Captrust Financial Advisors, the Raleigh, NC-based registered investment advisor that passed $1 trillion in total client assets a few months ago, has acquired Boston Financial Management, a Boston-based RIA with nearly $5 billion in assets of the client. This represents Captrust's first major deal this year and its sixth acquisition in Massachusetts since 2019.
This deal also gets Captrust over 100 employees in Massachusetts, now the firm's third-largest state behind North Carolina and Texas.
Boston Financial Management was founded in 1976 by Chairman Richard H. Morse, who will retire as part of this transaction. It has 45 colleagues at its locations in Boston, Cape Cod, Mass. and Portland, Maine. The firm is now led by President and CEO Louis Crosier, who will join Captrust as principal and financial advisor.
Crosier said his firm began the process in January to prepare for Morse's desire to exit the business. The firm hired Berkshire Global Advisors as its advisor; executives talked to 23 different buyers and received 12 offers.
“The economy was very similar. Many of the offers were very similar. And the infrastructure to support the business looked very similar,” Crosier said.
What made Captrust stand out was its culture and shared values in terms of how you treat people.
“Our internal motto is, 'Do great things for customers and for each other, everything else follows.' And Captrust, part of its mission statement is 'Enrich the lives of customers, colleagues and communities'. And as corny as it sounds, that alignment was incredibly important to us,” Crosier said. “Not just in words, but in going through the process, seeing both sides walk the walk.”
BFM was also looking for a growth merger, not a synergistic or financial engineering merger. Captrust has distribution channels its advisers can tap into, and Crosier said the firm can also help accelerate M&A and its recruiting. These distribution channels include custodial referral networks, Captrust's expertise with endowments and foundations, and its retirement plan side of the business.

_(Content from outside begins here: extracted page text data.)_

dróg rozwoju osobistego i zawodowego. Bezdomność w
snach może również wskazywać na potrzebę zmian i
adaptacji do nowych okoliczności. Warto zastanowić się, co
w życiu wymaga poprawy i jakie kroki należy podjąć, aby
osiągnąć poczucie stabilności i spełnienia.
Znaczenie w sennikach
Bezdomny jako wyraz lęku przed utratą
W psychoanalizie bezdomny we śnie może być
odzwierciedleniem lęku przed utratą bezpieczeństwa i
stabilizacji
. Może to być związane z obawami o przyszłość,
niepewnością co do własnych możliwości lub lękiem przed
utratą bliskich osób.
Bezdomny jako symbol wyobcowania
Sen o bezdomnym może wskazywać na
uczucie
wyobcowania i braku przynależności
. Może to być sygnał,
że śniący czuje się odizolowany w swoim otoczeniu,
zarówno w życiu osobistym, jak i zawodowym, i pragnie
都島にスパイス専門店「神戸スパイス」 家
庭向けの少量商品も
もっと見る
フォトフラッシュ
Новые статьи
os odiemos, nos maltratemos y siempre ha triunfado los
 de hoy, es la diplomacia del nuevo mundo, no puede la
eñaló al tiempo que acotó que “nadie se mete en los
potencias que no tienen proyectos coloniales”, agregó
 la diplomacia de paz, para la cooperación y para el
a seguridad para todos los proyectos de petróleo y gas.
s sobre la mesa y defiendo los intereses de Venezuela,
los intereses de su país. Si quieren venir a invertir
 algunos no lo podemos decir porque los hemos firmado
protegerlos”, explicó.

“I think multiple avenues to meet new customers, much more sophisticated data analytics and marketing than we have today, all of that when you put it together, should accelerate growth,” he said.
Captrust initially grew by serving institutional clients, such as retirement plans. However, the firm found that those retirement plan participants were natural clients of the wealth management business. Captrust now serves 3,000 retirement plans nationwide
Wilson Hoyle, managing director at Captrust, said the firm expects to close a handful of deals by the end of the year. The firm has also added advisor talent through recruiting, bringing on a few dozen advisors this year.
This summer, Captrust announced that it had surpassed $1 trillion in total assets under management and advice, a major milestone for the independent RIA channel.
Captrust began an aggressive acquisition strategy in 2006 and since then it has completed about 74 deals. Three years ago, the firm announced that it sold one 25% of the shares for private equity firm GTCR – based on a $1.25 billion valuation. last fall, Captrust sold a minority stake at Carlyle.